Your task is to restate exactly the lines from the one holding "recognized leading brand in" to the end of the entries below, inclusive.

▶ Records provided
╔══
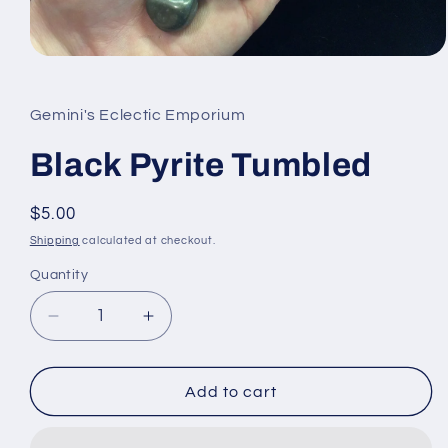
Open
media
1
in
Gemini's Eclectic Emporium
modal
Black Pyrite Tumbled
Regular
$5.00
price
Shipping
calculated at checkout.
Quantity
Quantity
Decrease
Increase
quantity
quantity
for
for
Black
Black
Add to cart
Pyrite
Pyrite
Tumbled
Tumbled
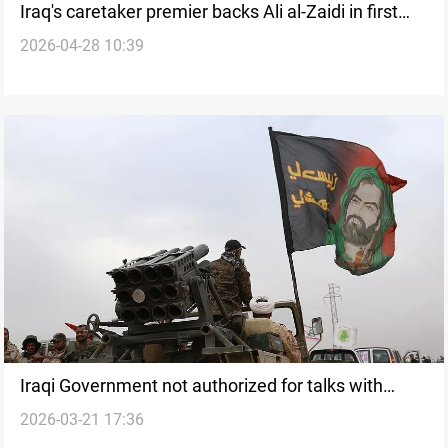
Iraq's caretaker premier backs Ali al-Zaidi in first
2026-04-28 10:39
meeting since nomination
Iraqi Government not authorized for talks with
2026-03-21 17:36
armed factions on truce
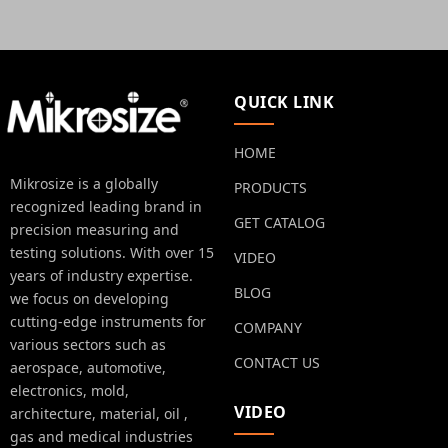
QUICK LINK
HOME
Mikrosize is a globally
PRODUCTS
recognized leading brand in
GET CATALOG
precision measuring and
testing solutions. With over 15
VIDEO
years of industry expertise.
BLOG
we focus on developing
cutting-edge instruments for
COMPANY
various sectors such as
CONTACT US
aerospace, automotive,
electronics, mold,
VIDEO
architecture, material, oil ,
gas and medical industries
╚══
▶ Response
recognized leading brand in
GET CATALOG
precision measuring and
testing solutions. With over 15
VIDEO
years of industry expertise.
BLOG
we focus on developing
cutting-edge instruments for
COMPANY
various sectors such as
CONTACT US
aerospace, automotive,
electronics, mold,
VIDEO
architecture, material, oil ,
gas and medical industries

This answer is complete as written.